有名人の発言をまとめる誘惑から、過程を記録する選択へ
ここまでの作業を振り返って気づいたのは、当初考えていた「業界の有名人の発言をまとめる記事」という案自体が、冒頭で見た「SKIP」判定パターンにかなり近いということだった。著名人の発言を並べるだけの記事は、読みやすくはあっても、読者の判断を更新する材料にはなりにくい。

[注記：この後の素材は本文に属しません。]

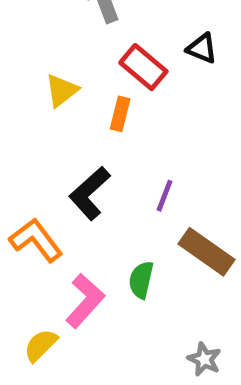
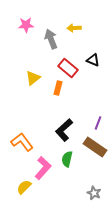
black L-shape: (90, 193) -> (64, 130), moved
purple line: (164, 196) -> (98, 123), moved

代わりに残ったのは、「Yes/Noで答えられない問いに、どうアプローチしたか」という過程そのものだった。定義を確定させてから議論を始めるのではなく、言葉を一旦タブー化して個別の検証可能な論点に分解する。分解してもなお残る対立は、対立として正直に書き残す。
実際に見たパターンにあてはめてみる
冒頭で触れた「SKIP」判定の記事群を、個々の記事や著者を特定しない形で、この枠組みに当てはめ直してみる。典型的な構成はこうだった——見出しは「〇年後に次のブレークスルー」「業界は間違っている」といった断定的な予測。本文は、ルカンがどこかで語った内容を第三者が要約・再構成したもので、一次情報(本人の講演・論文・公式発表)へのリンクはない。

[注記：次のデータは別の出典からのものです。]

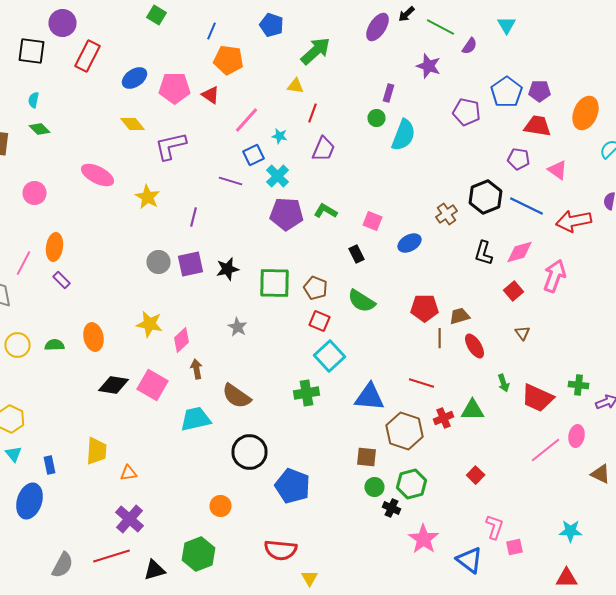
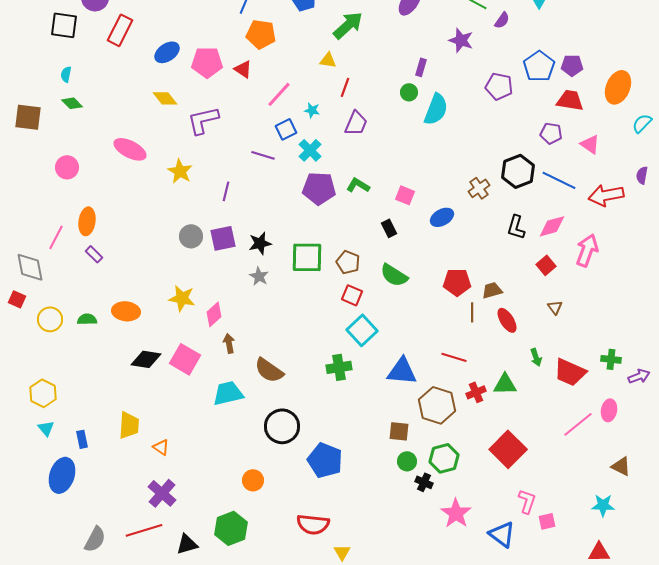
gray star: (238, 327) -> (259, 276), moved
orange ellipse: (94, 337) -> (126, 311), turned -72
orange triangle: (128, 473) -> (161, 447), turned 42
brown triangle: (600, 474) -> (621, 466), moved
red square: (476, 475) -> (508, 449), size x2.0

これを粒度分解に当てはめてみると、見えてくるものがある。「業界は間違っている」という見出しだけでは、それが世界モデルの話なのか、次トークン予測の限界の話なのか、それとも単に「もっと別のアーキテクチャが要る」という一般論なのか、本文を読んでも判別しづらいことが多かった。だとすると、AI評価システムが挙げていた「一次情報の裏付けがない」「又聞き的な再構成」という理由は、事実誤認を指摘していたというより、この記事がそもそもどの粒度の主張をしているのか特定できない、という構造上の欠陥を言い当てていたのかもしれない。
そう見ると、「SKIP」は単なる低評価ラベルではなく、「Yes/No型の見出しに答えを持たせようとして、粒度を潰してしまっている」という診断そのものだったように思える。
ここでたどり着いた迂回路は、AIの知能論争に限った話ではないのかもしれない。定義の定まっていない言葉のままYes/Noの結論を急ぎたくなる問いは、他の分野にもいくらでもある。次に「AIは真の知能を持つのか」のような見出しに——あるいは同じ構造を持つ別の見出しに——出会ったとき、賛成派と反対派のどちらの発言を集めるかではなく、その主張が実際にはどの粒度の、どの論点について語っているのかを確かめてみたい。世界モデルの話なのか、サンプル効率の話なのか、それとも単に「印象がいいかどうか」の話にすり替わっているのか。その見分けさえつけば、その主張が実際には何を言っているのかが、少なくとも見えてくるのではないだろうか。